Your task: For the entries below, the expected answer is the line with "Zasady wprowadzenia pracy zdalnej –", the line with "pomiędzy zatrudnionym a", and every line between them, exactly as written, and nothing more.

# # # # # # #

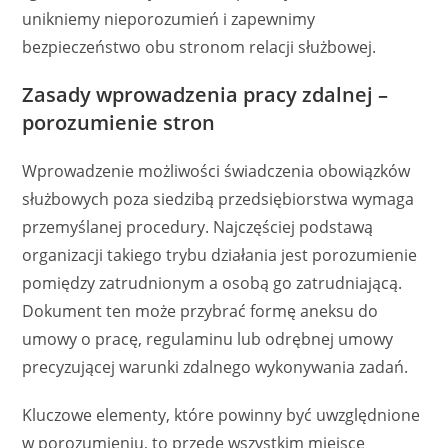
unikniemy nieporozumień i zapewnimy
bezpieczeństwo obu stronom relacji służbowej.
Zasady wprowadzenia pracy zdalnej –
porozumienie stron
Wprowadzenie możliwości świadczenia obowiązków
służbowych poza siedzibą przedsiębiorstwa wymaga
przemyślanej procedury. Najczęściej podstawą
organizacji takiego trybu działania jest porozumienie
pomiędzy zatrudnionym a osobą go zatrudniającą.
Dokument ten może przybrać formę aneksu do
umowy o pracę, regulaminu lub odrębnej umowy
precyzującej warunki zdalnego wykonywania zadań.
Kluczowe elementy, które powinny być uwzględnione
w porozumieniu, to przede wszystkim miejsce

# # # # # # #

Response below:
Zasady wprowadzenia pracy zdalnej –
porozumienie stron
Wprowadzenie możliwości świadczenia obowiązków
służbowych poza siedzibą przedsiębiorstwa wymaga
przemyślanej procedury. Najczęściej podstawą
organizacji takiego trybu działania jest porozumienie
pomiędzy zatrudnionym a osobą go zatrudniającą.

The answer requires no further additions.